▶ DATA IN THIS EXERCISE
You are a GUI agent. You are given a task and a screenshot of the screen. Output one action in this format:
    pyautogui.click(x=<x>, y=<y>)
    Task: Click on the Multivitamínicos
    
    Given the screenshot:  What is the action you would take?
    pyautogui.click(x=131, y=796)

▶ REQUIRED WORK
Give again, word for word, every line from the one holding "pyautogui.click(x=<x>, y=<y>)" to the end of the data.

▶ RESPONSE TO THE EXERCISE
    pyautogui.click(x=<x>, y=<y>)
    Task: Click on the Multivitamínicos
    
    Given the screenshot:  What is the action you would take?
    pyautogui.click(x=131, y=796)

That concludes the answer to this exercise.